Stored data
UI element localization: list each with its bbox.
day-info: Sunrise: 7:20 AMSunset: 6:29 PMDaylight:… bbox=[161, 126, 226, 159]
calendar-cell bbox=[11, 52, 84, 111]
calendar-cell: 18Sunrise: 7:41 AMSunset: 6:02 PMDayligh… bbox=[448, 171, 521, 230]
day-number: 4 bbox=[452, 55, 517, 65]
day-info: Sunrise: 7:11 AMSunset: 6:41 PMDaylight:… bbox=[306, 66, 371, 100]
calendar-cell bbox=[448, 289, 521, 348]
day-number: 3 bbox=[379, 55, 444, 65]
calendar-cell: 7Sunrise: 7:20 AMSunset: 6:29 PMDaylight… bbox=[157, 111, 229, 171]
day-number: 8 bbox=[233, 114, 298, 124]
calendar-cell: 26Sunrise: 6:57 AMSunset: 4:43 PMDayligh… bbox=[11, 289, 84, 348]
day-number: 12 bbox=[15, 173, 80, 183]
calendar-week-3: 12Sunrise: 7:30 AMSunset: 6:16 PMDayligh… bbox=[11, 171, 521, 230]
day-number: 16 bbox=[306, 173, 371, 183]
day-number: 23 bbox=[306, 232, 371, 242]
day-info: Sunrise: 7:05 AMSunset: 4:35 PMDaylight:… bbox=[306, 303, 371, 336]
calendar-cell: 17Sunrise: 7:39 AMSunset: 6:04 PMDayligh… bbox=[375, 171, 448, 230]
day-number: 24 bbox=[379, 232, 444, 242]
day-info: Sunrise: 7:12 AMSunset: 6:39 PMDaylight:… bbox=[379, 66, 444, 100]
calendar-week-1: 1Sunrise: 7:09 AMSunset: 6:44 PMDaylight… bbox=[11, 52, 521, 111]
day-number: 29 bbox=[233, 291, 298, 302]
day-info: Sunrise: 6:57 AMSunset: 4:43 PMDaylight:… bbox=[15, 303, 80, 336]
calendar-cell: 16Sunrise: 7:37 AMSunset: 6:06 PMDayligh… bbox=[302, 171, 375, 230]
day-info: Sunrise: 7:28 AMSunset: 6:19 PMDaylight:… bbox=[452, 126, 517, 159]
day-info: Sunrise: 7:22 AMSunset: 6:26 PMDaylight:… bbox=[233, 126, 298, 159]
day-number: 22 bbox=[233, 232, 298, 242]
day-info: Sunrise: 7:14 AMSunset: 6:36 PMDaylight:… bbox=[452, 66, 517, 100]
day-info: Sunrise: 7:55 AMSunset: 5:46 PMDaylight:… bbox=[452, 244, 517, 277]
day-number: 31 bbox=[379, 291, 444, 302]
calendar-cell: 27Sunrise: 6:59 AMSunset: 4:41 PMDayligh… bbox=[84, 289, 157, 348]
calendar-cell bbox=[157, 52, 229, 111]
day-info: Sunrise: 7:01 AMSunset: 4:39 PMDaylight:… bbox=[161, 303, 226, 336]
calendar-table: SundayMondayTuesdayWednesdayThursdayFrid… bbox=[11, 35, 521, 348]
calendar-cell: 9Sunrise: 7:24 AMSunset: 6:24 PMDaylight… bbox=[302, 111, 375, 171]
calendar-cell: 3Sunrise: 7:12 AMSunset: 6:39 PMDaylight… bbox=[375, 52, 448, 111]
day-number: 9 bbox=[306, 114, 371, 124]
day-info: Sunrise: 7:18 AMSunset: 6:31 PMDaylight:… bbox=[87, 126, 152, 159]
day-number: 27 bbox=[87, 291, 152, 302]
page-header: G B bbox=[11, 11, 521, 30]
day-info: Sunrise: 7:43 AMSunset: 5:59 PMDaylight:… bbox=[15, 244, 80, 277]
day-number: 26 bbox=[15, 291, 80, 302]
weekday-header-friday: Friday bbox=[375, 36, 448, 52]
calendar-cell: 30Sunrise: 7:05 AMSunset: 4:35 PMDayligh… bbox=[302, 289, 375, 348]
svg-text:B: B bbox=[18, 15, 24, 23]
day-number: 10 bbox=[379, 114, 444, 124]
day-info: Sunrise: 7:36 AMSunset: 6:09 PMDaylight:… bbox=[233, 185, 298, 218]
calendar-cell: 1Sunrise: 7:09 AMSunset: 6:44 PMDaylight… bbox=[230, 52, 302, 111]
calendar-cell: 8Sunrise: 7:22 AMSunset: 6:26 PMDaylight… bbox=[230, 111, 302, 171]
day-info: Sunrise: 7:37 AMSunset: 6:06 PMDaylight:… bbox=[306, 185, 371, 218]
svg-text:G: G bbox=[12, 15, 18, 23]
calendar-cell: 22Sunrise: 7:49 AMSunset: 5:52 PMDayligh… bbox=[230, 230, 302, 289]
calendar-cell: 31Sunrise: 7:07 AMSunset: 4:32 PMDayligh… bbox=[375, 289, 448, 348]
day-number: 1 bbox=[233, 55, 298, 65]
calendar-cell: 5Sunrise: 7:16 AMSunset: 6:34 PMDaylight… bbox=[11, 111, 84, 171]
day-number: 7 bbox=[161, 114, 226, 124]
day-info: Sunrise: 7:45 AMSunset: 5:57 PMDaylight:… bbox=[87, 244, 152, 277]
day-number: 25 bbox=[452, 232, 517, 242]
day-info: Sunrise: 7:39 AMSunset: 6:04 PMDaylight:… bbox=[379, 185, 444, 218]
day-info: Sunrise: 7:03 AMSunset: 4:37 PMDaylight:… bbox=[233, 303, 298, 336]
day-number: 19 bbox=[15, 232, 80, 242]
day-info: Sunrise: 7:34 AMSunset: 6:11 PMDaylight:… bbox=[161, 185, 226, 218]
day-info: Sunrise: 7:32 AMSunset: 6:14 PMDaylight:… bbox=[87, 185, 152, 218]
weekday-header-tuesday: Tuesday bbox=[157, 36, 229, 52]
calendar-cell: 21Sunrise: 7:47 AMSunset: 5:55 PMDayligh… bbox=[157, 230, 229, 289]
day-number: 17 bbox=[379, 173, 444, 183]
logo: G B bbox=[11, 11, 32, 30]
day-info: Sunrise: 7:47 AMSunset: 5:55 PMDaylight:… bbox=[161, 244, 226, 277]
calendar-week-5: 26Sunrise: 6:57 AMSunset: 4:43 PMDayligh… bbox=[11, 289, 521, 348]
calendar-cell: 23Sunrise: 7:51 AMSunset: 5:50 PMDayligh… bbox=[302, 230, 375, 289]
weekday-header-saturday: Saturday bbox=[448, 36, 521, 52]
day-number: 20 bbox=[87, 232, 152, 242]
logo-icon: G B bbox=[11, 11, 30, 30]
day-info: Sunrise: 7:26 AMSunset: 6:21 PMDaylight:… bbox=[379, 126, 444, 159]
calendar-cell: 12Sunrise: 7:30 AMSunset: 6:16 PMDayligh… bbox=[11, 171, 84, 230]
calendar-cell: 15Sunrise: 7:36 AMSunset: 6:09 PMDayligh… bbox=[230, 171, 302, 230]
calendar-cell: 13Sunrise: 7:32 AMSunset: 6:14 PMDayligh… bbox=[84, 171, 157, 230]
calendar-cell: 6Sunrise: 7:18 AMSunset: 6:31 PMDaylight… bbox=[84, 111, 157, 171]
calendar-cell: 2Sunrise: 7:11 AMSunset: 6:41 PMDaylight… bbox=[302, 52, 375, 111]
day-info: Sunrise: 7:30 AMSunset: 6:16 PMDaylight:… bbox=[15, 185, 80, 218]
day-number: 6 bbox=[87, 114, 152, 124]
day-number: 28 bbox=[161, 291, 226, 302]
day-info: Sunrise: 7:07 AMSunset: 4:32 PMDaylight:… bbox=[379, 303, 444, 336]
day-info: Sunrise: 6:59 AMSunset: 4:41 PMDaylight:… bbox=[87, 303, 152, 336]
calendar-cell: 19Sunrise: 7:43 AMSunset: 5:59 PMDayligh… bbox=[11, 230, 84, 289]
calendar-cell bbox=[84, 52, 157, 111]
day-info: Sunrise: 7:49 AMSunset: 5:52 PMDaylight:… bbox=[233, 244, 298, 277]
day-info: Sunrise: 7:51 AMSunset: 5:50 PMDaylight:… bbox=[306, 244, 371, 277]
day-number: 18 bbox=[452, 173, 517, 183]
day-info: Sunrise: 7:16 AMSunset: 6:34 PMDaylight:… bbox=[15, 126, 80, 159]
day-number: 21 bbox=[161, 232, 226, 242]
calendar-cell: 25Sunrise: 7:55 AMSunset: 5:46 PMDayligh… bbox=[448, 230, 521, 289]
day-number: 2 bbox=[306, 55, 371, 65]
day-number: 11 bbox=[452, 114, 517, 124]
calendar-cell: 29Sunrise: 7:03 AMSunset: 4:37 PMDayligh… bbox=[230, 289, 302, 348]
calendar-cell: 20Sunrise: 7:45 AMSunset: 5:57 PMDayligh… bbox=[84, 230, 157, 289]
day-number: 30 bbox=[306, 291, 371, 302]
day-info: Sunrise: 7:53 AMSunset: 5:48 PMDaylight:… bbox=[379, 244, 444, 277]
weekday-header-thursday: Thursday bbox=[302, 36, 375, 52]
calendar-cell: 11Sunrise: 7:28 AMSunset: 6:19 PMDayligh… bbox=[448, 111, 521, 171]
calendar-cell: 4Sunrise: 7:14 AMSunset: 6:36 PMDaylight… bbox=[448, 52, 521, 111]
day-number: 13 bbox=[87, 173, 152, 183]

§ **Problem to work on**
Among the lines above, return those that contain the string "logo".

§ **Task answer**
logo: G B bbox=[11, 11, 32, 30]
logo-icon: G B bbox=[11, 11, 30, 30]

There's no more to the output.